Aber auch die große Politik schlug sich nieder: 1998 mischte sich die Lindenstraße mit in den Wahlkampf ein, indem sie einen Vietnamesen als alternativen Kanzlerkandidaten zu Helmut Kohl (CDU) und Gerhard Schröder (SPD) aufstellte. Am Sonntag der Bundestagswahl im vergangenen Jahr reagierten die Bewohner sogar auf das erst kurz zuvor bekannt gewordene Ergebnis: Die Macher hatten dafür verschiedene Szenarien gedreht und die passende Variante aktuell eingefügt.

Geißendörfer verfolgte von Anfang an das Ziel, dass die Zuschauer die Bewohner der "Lindenstraße" als Nachbarn sehen sollten. Die Grenze zwischen Fiktion und Wirklichkeit verschwamm. Irene Fischer-Probst, die Darstellerin von Heins Beimers Freundin Anna Ziegler, wurde im Supermarkt als "Ehebrecherin" beschimpft. Der CSU-Politiker Peter Gauweiler verklagte 1988 die "Lindenstraße", weil ihn eine Bewohnerin als "Faschisten" bezeichnet hatte. Manche Zuschauer wollten sich sogar einmieten in der Münchner Vorortstraße, die doch nur als Kulisse auf einem WDR-Gelände am ausgefransten Stadtrand von Köln existiert.

Das Ende der "Lindenstraße"

Und nun doch das Ende – wie konnte das geschehen? Es hat eben auch mit der Geschichte der Bundesrepublik zu tun. Als die "Lindenstraße" startete, hatten die Öffentlich-Rechtlichen gerade erst Konkurrenz bekommen, RTL war noch ganz jung. Damals, in den 80ern, sahen im Schnitt zwölf Millionen Menschen zu. Zum Schluss waren es nur noch gut zwei Millionen.


Immerhin, ein gutes Jahr wird die Serie noch weitergehen, so lange läuft der aktuelle Produktionsvertrag.
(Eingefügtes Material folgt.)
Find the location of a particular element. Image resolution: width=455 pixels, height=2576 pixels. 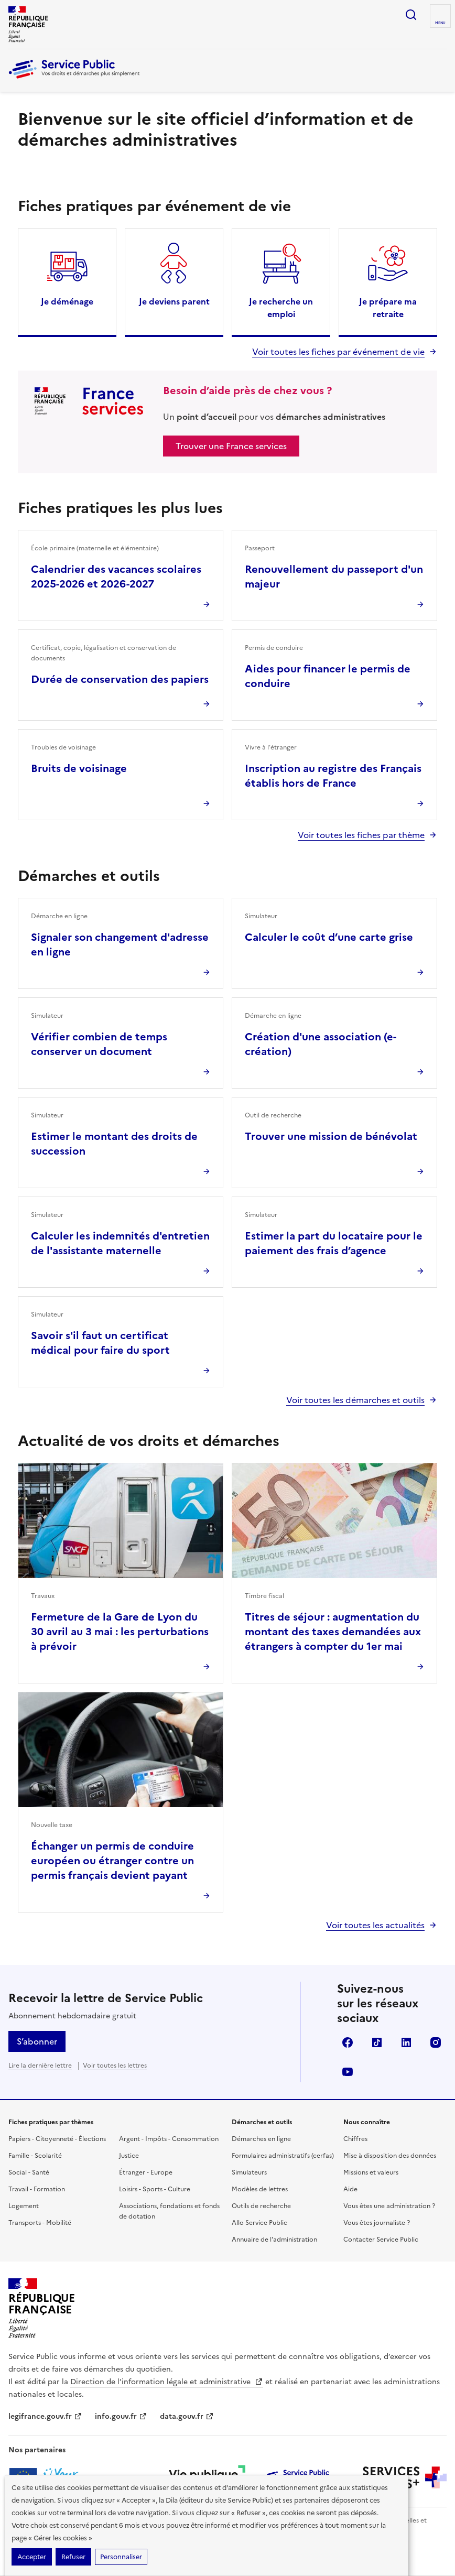 Démarches en ligne is located at coordinates (261, 2139).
Und dann ist es natürlich so: Erst wenn eine Serie Geschichte ist, wird sie wirklich zum Kult. Es ist fast, als habe Vater Beimer das alles vorausgesehen. Seine letzten Worte kurz vor seinem Tod vor weniger Wochen lauteten: "Das ist kein Ende, das ist erst der Anfang."